Identify all lines below that hold "element" and collect them.
# # # # #
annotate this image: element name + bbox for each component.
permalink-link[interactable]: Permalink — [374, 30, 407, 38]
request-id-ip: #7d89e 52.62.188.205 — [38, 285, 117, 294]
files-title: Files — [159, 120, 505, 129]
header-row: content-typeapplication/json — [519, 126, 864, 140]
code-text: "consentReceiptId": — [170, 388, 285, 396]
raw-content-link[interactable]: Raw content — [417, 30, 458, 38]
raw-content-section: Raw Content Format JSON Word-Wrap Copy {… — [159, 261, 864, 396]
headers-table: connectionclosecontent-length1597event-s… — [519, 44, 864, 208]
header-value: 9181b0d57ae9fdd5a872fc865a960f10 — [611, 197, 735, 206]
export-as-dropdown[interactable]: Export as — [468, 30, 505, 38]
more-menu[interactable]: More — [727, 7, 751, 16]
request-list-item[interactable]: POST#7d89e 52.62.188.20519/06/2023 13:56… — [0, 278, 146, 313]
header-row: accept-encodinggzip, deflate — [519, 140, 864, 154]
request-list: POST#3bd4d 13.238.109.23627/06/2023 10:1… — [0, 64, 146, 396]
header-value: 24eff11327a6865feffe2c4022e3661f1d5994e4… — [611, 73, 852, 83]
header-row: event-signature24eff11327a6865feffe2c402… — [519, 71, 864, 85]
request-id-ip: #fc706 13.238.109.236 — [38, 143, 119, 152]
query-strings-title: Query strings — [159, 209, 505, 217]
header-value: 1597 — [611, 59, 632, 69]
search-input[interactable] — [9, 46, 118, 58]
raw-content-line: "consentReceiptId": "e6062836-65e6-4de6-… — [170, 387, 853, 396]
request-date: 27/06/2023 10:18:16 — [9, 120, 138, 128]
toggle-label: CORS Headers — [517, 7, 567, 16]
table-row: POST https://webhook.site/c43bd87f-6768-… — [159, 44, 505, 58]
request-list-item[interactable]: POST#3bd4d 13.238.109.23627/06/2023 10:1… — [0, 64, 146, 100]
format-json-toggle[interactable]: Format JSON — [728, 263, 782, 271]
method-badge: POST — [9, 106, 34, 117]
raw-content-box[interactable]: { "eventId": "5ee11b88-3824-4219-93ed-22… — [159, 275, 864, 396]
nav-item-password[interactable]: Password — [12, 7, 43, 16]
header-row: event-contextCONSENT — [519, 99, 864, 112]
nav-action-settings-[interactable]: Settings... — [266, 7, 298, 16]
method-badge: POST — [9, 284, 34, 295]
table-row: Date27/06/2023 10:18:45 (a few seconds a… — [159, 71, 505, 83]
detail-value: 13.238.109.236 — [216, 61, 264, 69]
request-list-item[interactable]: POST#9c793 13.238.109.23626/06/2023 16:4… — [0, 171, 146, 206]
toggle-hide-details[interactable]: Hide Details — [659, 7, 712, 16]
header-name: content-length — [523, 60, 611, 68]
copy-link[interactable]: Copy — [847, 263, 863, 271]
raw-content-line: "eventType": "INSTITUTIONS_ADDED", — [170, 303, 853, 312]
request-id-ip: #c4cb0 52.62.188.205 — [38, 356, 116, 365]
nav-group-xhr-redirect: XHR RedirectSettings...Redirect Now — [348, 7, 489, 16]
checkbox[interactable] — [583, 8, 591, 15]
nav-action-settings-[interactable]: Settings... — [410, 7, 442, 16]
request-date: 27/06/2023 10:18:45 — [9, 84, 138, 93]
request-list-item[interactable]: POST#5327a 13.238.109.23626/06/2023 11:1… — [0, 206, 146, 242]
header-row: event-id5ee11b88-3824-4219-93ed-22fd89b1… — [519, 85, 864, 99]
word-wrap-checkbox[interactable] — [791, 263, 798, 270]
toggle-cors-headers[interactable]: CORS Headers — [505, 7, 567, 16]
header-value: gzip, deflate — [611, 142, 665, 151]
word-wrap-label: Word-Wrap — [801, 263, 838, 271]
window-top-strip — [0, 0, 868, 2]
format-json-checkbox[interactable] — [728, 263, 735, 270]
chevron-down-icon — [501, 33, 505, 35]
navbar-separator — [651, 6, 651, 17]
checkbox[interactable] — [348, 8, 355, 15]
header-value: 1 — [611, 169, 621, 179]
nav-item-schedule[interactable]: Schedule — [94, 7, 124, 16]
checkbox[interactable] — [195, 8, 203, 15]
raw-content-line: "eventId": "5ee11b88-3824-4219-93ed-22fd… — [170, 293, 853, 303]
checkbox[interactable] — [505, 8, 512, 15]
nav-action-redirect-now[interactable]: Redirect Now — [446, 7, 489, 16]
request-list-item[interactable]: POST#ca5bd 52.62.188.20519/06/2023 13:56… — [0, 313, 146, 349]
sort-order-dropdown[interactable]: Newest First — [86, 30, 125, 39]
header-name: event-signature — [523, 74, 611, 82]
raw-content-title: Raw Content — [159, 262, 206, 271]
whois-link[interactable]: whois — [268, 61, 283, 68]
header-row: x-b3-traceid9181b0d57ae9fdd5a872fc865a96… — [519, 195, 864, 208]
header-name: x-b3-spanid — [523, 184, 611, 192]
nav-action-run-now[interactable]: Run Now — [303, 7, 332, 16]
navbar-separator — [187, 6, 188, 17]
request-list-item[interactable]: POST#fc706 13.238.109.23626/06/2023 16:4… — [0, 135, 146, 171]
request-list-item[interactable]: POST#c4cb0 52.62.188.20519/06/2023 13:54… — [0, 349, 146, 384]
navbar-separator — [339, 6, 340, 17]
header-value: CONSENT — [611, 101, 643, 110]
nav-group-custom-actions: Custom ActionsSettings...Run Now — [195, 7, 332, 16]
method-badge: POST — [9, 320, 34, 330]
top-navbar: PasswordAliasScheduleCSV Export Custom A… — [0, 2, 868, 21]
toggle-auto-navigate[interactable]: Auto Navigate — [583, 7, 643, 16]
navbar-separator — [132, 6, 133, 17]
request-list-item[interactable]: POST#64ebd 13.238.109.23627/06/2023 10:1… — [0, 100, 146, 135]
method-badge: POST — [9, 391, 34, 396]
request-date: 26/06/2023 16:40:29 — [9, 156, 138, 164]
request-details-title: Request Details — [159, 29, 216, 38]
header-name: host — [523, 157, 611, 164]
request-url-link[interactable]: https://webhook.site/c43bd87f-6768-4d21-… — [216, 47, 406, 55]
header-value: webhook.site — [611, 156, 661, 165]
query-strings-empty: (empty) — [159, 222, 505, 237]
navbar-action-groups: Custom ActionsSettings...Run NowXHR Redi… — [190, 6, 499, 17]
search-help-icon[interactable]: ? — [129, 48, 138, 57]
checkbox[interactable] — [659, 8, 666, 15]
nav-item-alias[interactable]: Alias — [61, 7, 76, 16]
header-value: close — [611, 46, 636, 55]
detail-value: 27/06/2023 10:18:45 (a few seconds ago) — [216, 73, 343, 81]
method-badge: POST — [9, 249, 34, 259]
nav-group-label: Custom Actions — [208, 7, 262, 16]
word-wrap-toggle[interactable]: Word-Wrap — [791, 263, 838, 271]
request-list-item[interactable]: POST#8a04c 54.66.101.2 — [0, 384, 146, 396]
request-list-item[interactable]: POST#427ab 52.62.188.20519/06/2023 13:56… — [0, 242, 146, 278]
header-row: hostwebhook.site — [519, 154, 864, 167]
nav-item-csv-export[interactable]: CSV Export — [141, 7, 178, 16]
# # # # #
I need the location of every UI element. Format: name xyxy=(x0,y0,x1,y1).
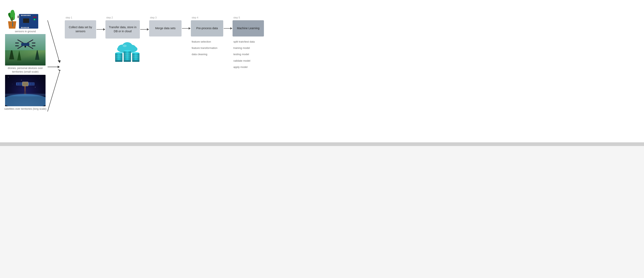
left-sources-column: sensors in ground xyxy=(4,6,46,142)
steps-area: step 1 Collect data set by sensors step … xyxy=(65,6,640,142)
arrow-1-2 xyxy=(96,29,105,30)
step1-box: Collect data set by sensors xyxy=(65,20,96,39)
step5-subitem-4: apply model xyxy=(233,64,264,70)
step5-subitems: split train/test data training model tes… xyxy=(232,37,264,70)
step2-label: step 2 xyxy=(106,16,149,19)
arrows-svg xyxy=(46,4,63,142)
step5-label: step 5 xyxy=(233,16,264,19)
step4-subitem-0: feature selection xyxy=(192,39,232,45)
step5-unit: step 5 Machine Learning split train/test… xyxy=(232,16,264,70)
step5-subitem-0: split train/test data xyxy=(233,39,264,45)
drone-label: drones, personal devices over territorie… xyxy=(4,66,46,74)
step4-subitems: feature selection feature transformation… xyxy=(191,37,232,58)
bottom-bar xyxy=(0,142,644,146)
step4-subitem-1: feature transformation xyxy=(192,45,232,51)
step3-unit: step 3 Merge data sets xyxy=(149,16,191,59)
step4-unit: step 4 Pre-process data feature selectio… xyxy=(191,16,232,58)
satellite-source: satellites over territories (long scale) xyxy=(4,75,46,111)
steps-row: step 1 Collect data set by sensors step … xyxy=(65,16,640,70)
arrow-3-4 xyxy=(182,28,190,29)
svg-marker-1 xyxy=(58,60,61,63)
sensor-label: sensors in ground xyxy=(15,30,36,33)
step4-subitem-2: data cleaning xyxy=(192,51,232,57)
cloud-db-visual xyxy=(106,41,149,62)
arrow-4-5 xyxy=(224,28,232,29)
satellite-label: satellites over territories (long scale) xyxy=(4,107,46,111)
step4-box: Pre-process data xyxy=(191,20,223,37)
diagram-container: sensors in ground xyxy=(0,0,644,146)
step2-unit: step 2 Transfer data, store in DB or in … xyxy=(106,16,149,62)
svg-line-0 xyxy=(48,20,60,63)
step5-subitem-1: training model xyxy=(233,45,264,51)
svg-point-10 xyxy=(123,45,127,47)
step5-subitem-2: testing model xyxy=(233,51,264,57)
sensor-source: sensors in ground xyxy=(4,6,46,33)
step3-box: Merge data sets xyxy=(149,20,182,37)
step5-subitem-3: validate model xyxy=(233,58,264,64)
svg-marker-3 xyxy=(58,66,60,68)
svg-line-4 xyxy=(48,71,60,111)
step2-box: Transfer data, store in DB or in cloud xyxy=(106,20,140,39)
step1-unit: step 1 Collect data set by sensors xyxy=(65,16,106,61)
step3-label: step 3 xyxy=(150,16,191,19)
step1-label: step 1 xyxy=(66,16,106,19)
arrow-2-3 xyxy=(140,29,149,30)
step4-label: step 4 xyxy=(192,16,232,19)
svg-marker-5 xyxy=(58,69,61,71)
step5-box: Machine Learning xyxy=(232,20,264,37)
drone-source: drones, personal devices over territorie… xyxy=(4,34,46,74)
# # # # #
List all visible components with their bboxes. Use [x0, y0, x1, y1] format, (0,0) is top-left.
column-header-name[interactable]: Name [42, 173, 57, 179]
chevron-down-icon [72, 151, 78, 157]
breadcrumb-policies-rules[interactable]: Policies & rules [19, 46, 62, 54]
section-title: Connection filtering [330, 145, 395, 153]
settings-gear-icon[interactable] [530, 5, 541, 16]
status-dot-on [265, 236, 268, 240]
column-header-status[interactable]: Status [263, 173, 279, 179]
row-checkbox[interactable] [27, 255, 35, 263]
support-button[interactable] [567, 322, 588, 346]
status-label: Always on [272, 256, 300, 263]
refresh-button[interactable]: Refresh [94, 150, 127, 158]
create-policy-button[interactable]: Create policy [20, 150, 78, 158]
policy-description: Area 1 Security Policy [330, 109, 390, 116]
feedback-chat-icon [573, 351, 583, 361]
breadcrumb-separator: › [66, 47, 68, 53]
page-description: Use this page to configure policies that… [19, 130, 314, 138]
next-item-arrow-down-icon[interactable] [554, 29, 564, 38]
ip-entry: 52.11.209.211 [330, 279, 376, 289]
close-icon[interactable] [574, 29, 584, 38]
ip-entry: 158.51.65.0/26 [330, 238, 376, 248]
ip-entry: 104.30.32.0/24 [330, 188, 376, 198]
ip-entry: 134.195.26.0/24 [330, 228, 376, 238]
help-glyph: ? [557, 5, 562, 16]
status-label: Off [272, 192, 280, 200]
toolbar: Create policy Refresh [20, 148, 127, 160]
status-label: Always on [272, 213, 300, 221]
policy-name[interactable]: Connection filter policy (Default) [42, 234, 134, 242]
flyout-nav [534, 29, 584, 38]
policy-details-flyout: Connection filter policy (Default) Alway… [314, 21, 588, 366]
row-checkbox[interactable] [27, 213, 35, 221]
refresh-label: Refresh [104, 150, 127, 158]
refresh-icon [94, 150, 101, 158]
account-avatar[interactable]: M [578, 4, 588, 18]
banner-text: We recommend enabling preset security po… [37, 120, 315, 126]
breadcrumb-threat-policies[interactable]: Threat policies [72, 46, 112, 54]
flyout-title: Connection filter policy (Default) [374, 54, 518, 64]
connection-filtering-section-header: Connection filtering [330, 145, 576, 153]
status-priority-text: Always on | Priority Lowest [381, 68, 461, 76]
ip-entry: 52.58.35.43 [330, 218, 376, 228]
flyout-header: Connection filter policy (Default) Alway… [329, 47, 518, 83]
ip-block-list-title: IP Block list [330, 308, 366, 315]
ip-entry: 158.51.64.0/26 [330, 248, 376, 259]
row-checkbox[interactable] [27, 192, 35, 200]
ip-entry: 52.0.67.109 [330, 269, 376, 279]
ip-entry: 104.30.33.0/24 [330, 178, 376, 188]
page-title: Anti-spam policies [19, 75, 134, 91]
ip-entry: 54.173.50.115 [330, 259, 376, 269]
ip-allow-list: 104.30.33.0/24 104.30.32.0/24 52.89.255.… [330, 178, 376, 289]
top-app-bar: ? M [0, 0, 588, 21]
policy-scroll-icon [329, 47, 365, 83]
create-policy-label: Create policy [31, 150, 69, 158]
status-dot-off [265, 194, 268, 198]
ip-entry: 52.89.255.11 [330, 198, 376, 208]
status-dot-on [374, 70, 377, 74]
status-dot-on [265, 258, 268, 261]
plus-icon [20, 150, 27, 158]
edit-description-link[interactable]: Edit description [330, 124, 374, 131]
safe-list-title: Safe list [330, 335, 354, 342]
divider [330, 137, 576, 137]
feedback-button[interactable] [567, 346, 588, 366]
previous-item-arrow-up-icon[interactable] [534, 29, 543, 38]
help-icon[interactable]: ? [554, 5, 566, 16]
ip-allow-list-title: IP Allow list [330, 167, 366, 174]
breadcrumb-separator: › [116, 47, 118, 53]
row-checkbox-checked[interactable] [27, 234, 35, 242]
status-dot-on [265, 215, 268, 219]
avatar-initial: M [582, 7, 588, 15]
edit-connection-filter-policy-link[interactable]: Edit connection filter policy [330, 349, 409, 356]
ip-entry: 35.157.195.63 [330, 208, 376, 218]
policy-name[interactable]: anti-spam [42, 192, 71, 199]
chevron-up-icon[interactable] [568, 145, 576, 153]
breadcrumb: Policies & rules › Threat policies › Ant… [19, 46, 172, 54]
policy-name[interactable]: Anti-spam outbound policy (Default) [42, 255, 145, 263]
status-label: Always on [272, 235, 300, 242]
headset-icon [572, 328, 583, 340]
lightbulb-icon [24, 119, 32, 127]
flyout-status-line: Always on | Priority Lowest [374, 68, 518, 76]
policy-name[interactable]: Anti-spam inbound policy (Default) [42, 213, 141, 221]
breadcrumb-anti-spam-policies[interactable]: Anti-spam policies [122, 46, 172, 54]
# # # # #
| Answer box |
annotate this image: element name + bbox for each component.
I need the location of every UI element. Format: name xyxy=(x0,y0,x1,y1).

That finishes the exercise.